Winner, winner,,, chicken dinner!!!!

Angie


----------



## john fallon (Jun 20, 2003)

Should the criteria for breeding Labradors be based on what traits a small segment of breeders have individually or even collectively for that matter(?), determined is good for Field Trials ?????? Or , when mutually exclusive, should it be what is good for the breed at large ?

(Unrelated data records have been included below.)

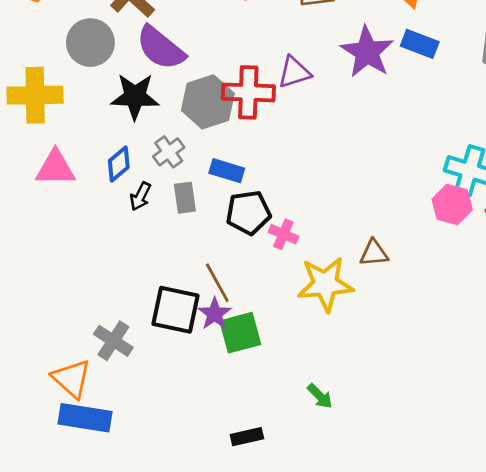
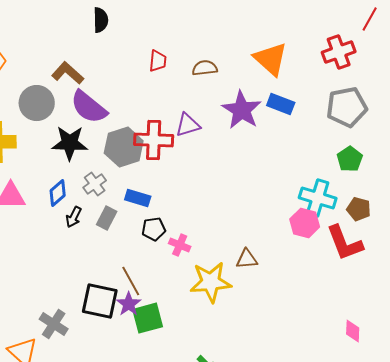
gray rectangle: (185, 198) -> (107, 218), turned 35
black pentagon: (248, 213) -> (154, 229), size x0.7

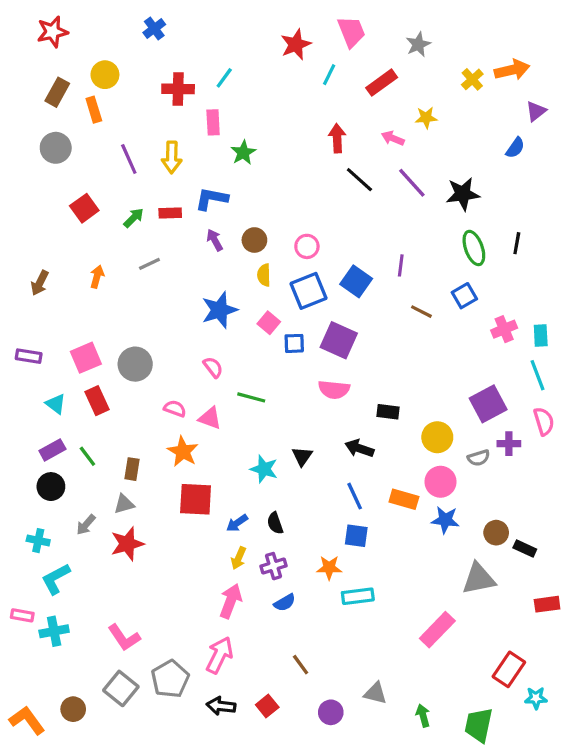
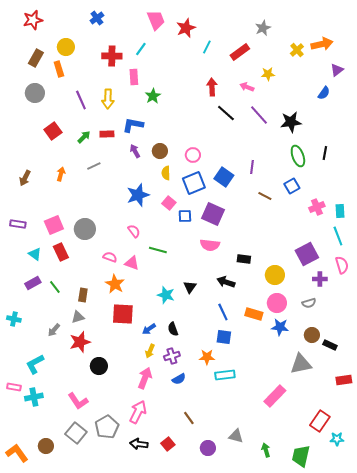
pink trapezoid: (351, 32) -> (156, 20), moved
gray semicircle: (479, 458) -> (309, 303), moved
black circle: (51, 487) -> (99, 366), moved
cyan cross: (38, 541) -> (14, 319), moved

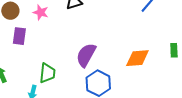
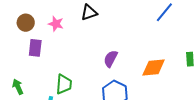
purple semicircle: (86, 55) -> (111, 59), moved, size x0.7

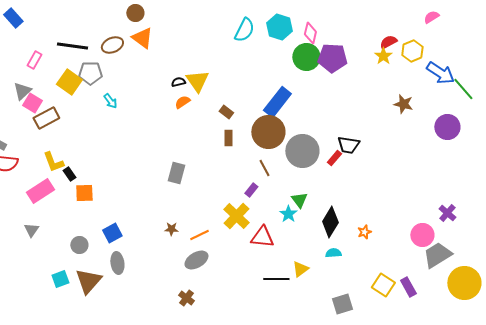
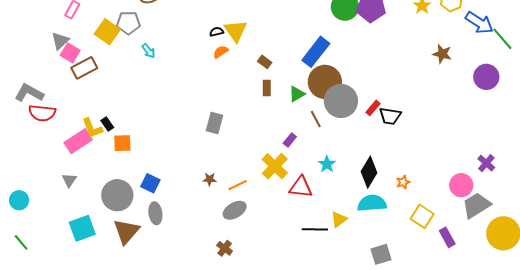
brown circle: (268, 132) -> (325, 82), moved
black trapezoid: (348, 145) -> (390, 116), moved
yellow L-shape: (53, 162) -> (92, 128), moved
brown line: (264, 168) -> (316, 119), moved
green triangle: (299, 200) -> (297, 94), moved, turned 36
blue square: (112, 233) -> (150, 183), turned -36
gray circle: (79, 245) -> (117, 195), size x1.8
cyan semicircle: (333, 253) -> (372, 203), size x1.8
cyan square: (60, 279) -> (82, 228), moved, size x1.5
yellow square: (383, 285) -> (422, 216), moved

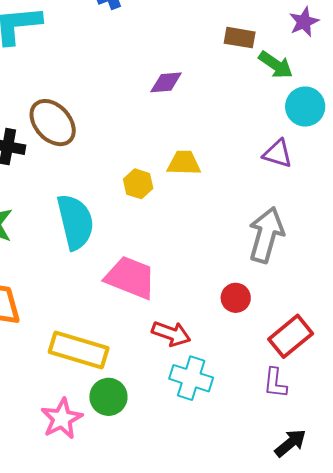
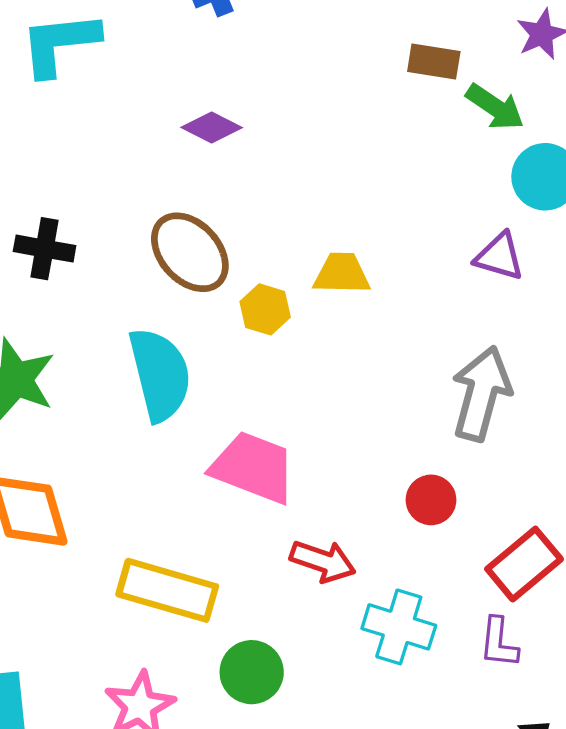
purple diamond: (166, 82) -> (212, 128), moved, turned 32
brown ellipse: (53, 123) -> (190, 252), moved
cyan cross: (191, 378) -> (399, 627), moved
green circle: (108, 397) -> (252, 672), moved

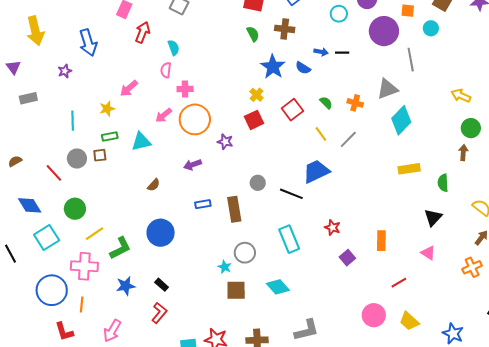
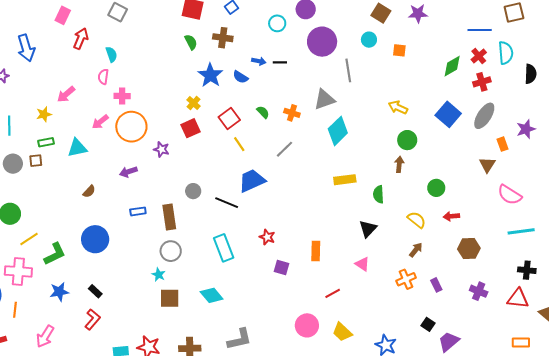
orange square: (408, 11) -> (399, 50), moved
yellow line: (321, 134) -> (239, 144), moved
gray circle: (245, 253) -> (171, 251), moved
purple square: (347, 258) -> (281, 267), turned -35

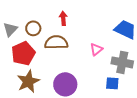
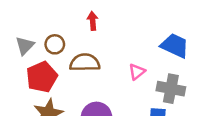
red arrow: (63, 18) -> (93, 21), moved

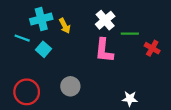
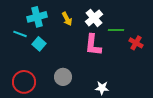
yellow arrow: (65, 26) -> (67, 19), moved
white star: (130, 99) -> (102, 88), moved

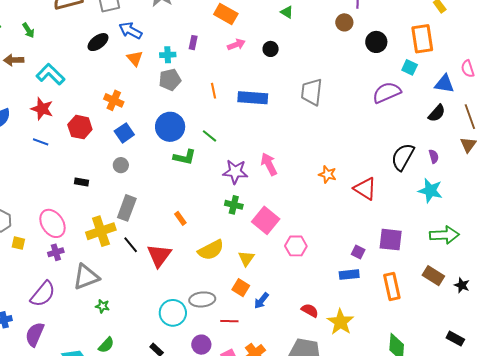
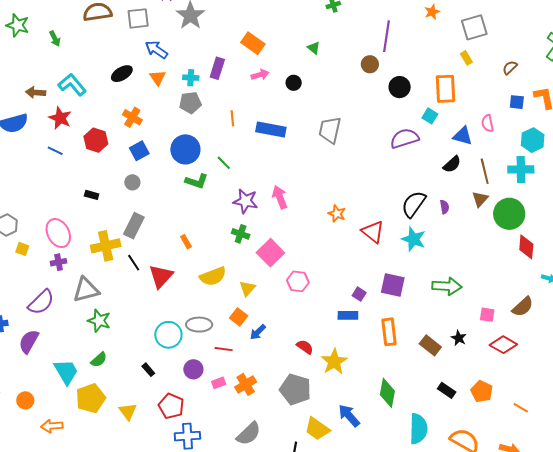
black ellipse: (98, 42) -> (122, 74), moved
purple rectangle: (193, 43) -> (217, 68), size x1.5
brown arrow: (14, 60) -> (36, 92), moved
cyan star: (430, 191) -> (414, 239), moved
brown rectangle: (433, 276) -> (430, 345), moved
green star: (102, 306) -> (99, 321), size x1.6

Tail wagging the dog regards,

john


----------



## Howard N (Jan 3, 2003)

John, I can't answer the greater philosophical question.........

.......... But, if you want a competitive field trial dog you'd better buy a pup from the best field trial litter you can find.


----------



## john fallon (Jun 20, 2003)

Howard N said:


> John, I can't answer the greater philosophical question.........
> 
> .......... But, if you want a competitive field trial dog you'd better buy a pup from the best field trial litter you can find.


Yes , but the question remains................ Is that necessarily a good thing for the breed at large ?

Or should the game be played with dogs that fall within some generaly accepted standard that would include health standards.


john


----------



## Granddaddy (Mar 5, 2005)

john fallon said:


> Yes , but the question remains................ Is that necessarily a good thing for the breed at large ?
> 
> *Or should the game be played with dogs that fall within some generaly accepted standard that would include health standards.*
> 
> ...


The game is being played with dogs that fall within generally accepted stds. The issue here is that some are trying/wanting to impose unrealistic and artificially imposed stds while continuing to breed carrier dogs of "something", thinking that is better than breeding with the tools we have to avoid affected dogs. A carrier is not a health issue, it is an identification that should be considered when breeding - nothing more/nothing less.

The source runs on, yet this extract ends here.